Instructions for the task:
Wherever a line of the listing holds the string "these", copy that line.

_____

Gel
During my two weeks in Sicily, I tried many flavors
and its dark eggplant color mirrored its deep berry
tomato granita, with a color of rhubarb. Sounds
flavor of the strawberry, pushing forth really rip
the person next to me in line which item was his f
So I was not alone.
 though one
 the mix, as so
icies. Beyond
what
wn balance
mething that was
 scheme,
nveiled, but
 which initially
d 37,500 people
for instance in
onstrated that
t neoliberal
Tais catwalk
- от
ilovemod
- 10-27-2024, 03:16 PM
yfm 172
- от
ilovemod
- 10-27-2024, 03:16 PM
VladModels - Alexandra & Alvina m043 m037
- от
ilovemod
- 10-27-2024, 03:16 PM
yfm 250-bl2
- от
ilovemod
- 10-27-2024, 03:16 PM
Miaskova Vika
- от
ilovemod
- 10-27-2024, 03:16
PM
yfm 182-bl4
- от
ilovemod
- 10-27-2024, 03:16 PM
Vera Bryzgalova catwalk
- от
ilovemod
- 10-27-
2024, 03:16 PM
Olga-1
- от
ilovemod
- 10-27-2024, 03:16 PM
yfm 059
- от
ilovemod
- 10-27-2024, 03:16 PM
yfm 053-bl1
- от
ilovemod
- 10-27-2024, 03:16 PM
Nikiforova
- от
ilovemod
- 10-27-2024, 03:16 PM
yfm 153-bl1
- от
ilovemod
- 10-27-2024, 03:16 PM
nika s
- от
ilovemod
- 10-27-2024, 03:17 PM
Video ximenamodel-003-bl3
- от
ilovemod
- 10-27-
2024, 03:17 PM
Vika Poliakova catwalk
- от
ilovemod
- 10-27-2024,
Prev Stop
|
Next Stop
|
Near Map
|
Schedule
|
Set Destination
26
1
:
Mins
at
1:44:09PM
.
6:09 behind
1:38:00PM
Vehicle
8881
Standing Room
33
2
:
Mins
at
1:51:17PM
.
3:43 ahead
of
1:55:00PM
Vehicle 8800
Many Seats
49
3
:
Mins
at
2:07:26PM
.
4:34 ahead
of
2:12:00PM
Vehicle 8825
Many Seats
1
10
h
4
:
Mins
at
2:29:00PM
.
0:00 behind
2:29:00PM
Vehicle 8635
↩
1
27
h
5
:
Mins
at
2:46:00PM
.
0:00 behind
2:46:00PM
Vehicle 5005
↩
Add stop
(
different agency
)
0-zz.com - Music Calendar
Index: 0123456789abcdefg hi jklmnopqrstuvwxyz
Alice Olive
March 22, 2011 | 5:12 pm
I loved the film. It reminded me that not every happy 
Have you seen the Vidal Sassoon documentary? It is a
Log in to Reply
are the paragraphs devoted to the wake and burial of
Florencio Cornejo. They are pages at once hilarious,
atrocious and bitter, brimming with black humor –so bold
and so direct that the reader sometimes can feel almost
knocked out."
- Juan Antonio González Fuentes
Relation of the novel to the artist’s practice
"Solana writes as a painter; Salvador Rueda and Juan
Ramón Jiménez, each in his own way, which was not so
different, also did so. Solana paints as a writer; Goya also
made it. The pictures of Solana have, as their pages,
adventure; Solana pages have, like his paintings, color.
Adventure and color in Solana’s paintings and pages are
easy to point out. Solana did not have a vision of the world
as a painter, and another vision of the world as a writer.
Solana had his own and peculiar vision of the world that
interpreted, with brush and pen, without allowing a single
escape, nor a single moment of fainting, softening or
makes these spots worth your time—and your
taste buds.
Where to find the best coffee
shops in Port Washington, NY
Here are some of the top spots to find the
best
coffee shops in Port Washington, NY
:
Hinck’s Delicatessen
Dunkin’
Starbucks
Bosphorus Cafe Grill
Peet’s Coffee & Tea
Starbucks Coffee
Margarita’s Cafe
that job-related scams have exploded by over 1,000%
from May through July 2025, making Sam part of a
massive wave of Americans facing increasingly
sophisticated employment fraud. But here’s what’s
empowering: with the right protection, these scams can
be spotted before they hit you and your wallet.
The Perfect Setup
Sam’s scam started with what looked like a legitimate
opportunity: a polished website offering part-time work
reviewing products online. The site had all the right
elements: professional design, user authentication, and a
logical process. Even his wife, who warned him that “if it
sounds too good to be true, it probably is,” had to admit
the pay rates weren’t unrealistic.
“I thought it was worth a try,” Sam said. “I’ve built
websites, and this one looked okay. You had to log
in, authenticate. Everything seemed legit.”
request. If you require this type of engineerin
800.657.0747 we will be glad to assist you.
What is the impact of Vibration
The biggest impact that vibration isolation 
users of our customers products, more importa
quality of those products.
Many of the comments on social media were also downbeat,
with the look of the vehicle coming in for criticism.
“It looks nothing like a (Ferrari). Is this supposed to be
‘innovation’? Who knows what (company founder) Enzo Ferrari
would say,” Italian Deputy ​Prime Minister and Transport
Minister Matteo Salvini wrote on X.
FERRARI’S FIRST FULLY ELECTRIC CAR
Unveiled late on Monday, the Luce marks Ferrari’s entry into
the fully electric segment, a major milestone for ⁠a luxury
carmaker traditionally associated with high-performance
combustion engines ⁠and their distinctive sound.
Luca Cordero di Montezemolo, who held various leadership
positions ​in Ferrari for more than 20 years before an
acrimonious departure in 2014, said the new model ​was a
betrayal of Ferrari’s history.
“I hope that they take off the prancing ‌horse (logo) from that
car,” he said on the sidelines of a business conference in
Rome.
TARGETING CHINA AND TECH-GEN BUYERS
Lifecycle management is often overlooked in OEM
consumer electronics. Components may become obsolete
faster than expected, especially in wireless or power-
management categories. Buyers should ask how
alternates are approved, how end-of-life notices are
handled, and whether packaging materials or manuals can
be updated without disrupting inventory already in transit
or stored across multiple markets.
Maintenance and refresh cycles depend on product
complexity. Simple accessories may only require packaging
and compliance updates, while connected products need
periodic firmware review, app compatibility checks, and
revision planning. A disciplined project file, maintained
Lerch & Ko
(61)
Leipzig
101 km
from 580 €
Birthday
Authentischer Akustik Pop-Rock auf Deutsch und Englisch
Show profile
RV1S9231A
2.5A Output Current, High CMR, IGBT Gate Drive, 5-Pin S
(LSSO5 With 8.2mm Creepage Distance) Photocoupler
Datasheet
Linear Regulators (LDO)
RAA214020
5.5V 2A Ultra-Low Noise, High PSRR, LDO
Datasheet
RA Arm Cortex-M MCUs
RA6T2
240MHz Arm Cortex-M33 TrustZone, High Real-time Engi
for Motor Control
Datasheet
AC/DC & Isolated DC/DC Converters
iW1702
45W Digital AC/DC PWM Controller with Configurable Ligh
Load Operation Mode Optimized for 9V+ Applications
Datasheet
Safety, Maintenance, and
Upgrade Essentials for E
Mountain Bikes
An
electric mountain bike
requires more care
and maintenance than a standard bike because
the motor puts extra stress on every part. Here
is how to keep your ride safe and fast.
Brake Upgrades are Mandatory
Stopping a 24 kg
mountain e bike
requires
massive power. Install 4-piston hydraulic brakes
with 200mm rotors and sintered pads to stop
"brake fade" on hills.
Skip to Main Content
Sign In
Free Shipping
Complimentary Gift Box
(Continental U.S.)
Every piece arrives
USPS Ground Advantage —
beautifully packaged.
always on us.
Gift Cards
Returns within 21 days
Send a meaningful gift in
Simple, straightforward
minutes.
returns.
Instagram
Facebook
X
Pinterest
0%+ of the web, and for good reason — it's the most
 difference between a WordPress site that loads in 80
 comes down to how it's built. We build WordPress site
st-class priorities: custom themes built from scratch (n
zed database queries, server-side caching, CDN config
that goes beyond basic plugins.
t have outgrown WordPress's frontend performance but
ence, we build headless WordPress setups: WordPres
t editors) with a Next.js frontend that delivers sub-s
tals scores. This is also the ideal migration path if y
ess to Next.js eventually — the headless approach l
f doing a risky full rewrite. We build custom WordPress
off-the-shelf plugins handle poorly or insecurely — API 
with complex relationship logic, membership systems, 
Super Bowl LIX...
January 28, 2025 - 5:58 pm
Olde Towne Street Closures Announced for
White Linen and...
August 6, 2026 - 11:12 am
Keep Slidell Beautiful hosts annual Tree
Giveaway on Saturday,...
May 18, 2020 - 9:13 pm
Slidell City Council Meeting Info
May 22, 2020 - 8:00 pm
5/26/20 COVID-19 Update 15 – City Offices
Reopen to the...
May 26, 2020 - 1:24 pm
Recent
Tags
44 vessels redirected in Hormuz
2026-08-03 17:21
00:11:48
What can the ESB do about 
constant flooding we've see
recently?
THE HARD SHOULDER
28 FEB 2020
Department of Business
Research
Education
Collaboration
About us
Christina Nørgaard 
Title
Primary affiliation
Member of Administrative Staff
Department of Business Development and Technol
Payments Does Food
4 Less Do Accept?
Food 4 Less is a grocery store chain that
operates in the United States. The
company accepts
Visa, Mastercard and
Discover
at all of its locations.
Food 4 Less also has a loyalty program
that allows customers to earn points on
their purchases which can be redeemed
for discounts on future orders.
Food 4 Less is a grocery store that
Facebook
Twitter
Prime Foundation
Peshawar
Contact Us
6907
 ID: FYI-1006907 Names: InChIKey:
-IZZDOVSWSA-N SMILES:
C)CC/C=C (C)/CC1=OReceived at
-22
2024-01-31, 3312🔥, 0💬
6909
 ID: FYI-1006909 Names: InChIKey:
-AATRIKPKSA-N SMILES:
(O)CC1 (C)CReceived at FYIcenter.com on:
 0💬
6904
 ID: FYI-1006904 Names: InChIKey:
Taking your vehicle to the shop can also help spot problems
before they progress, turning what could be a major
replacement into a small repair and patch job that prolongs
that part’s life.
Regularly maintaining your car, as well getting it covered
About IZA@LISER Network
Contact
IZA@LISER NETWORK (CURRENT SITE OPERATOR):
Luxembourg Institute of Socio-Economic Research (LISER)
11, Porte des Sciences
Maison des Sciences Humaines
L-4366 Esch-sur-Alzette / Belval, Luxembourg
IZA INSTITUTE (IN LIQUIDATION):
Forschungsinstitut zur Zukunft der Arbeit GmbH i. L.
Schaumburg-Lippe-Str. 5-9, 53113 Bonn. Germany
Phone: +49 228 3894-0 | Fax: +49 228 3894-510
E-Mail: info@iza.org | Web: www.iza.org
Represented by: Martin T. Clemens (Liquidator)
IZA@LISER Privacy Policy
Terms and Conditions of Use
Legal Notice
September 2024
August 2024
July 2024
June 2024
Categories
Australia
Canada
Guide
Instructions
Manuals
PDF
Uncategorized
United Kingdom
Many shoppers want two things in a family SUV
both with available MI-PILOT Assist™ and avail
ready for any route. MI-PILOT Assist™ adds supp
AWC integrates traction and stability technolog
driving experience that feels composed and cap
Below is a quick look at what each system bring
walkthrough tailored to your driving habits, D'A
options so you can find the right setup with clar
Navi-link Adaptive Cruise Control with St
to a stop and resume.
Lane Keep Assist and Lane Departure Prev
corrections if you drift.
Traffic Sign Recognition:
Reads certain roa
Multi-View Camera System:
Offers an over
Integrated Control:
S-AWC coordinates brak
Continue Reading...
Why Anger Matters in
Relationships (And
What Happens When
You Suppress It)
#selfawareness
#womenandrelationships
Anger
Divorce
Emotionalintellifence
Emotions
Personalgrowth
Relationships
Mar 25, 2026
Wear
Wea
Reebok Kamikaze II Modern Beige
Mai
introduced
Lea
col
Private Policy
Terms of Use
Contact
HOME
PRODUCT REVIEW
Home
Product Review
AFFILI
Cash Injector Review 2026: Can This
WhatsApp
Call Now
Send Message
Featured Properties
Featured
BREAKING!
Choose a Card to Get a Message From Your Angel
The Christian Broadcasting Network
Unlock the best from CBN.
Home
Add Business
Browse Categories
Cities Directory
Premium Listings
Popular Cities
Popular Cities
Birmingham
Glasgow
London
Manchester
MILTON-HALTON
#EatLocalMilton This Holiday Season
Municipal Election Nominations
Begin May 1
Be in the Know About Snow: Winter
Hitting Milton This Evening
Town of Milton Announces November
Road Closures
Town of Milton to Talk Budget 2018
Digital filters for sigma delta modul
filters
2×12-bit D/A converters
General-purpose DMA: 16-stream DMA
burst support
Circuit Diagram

_____

Response:
makes these spots worth your time—and your
empowering: with the right protection, these scams can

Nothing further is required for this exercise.